A limitation of the present study is the possibility that other patients with recurrent BMNG who had a previous total thyroidectomy within our unit have presented elsewhere, as this was not a systematic follow-up of all operative patients. However, given the nature of referral patterns for this unit and the relative stability of the Australian population, the number of patients with recurrence who were lost to follow-up would be very small indeed. Presumably, there is also another unidentified cohort of patients who have asymptomatic recurrences that are not clinically apparent.

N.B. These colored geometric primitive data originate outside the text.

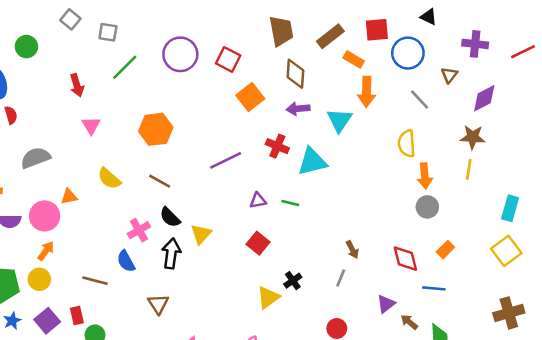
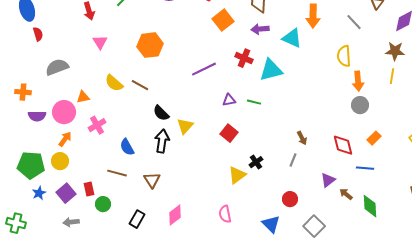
cyan triangle: (339, 120) -> (292, 38), turned -40
brown line: (160, 181) -> (140, 85), moved
pink cross: (139, 230) -> (97, 125), moved
brown line: (95, 281) -> (117, 173), moved

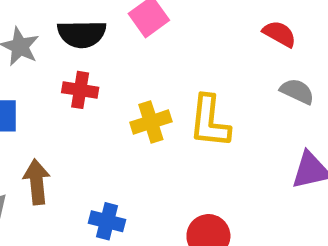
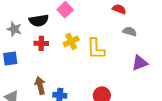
yellow cross: (151, 122) -> (71, 41), moved
brown arrow: (37, 182) -> (40, 86), moved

The only way that this group could ever be identified would be to perform routine follow-up screening ultrasound on every patient after total thyroidectomy. However, given that this group has not presented clinically with symptoms, such a program would not be cost-effective and would only be of academic interest.
Total thyroidectomy for BMNG is not only safe but also efficacious in preventing recurrent disease, although a clear understanding of thyroid embryology is essential to ensure successful surgery. Embryological remnants are the major cause of failure of total thyroidectomy for BMNG. Special attention must be paid to these areas with every routine thyroidectomy. Failure to remove a thyrothymic rest or pyramidal remnant can result in recurrence of BMNG years later.